There are compensations about life in the shadow of Mount Vesuvius, like an audience which puts the football pitch above his personality. “I think I’ve talked more about tactics in nine weeks than I did in nine years in England,” he told me last week. But the sense that he would savour another chance to demonstrate his ability to the British public is unmistakeable. His wife and daughters still live on their beloved Merseyside. He can answer his phone there, too. Yes, he’d take the slings and arrows again in a flash.

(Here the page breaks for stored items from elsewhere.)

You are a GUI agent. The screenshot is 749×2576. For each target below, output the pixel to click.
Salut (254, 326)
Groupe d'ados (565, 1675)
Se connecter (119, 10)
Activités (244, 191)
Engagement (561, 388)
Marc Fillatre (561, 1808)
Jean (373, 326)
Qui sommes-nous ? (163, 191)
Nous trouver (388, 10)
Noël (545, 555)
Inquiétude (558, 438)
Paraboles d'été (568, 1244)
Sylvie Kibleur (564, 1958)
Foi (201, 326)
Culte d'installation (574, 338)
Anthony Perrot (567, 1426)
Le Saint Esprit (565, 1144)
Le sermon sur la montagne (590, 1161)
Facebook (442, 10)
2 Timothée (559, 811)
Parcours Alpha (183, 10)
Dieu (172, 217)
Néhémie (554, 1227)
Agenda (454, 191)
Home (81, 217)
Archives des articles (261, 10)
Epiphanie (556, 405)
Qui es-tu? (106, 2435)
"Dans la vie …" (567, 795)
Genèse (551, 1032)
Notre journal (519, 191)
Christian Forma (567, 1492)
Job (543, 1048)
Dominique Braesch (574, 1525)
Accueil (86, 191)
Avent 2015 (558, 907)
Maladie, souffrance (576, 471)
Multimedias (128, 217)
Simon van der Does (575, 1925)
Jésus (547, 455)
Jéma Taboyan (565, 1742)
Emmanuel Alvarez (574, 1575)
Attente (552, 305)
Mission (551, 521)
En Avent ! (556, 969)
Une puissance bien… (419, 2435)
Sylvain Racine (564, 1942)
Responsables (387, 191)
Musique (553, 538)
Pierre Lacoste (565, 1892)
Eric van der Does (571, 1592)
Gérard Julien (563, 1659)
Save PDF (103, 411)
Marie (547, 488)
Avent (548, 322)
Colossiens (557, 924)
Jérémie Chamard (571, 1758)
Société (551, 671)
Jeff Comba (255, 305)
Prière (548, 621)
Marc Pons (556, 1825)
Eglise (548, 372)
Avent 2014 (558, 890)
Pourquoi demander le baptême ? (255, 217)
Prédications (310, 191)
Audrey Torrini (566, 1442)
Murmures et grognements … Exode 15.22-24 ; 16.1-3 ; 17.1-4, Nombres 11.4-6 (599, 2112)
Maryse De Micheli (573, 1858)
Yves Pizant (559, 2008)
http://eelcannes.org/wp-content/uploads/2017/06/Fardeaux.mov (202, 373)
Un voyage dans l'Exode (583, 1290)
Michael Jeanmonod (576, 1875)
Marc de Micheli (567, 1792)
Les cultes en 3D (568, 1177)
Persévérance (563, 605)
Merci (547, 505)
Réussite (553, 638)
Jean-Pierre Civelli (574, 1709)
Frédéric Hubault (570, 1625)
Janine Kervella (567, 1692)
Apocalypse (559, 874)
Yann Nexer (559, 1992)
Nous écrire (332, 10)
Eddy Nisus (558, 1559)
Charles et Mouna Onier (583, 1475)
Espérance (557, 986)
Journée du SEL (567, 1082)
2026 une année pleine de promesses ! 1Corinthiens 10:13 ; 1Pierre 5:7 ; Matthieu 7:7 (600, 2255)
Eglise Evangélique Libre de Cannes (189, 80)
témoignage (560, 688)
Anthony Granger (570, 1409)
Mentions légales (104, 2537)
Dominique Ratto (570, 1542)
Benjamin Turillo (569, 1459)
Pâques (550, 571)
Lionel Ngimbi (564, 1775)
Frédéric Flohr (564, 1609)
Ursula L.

It is not the coaches that Moyes needs the most
The way an interview given by the former Manchester United goalkeeping coach Eric Steele to the respected fanzine United We Stand – in which he claims that David Moyes went against Sir Alex Ferguson’s advice by not retaining the old man’s back-room staff – has been picked up makes it sound like a mildly bitter “I-told-you-so” from the previous regime, towards a faltering new manager who now keeps telling us he doesn’t know much about his squad. But the timings are significant. The full 6,000-word interview with Steele was undertaken by UWS’s Andy Mitten on 8 August – three days before the season even started. A different string of results would have given Steele’s words far less resonance now. It should also be said that Steele also turned down financial offers for his story, knowing that the highly respected Mitten would tell it fully and without sensation.
But even when the juicier components of a generally very positive interview are picked off there are grounds to defend the new manager against the accusation that he failed to adhere to Ferguson’s suggestion that he should “keep what you’ve got,” as Steele tells it.
United did offer first-team coach Rene Meulensteen the chance to stay at Carrington. He passed it up – because he felt the new manager’s hands-on approach to training would eclipse him. The value of Moyes retaining Ferguson’s goalkeeping coach is surely marginal.
Mike Phelan, Ferguson’s assistant and the member of that back-room triumvirate for whom the 71-year-old had highest regard, might have been of most value to United now – though by keeping Ferguson’s staff Moyes would have faced the allegation that he is not his own man. United’s single biggest folly was allowing their manager and chief executive to leave on the same day.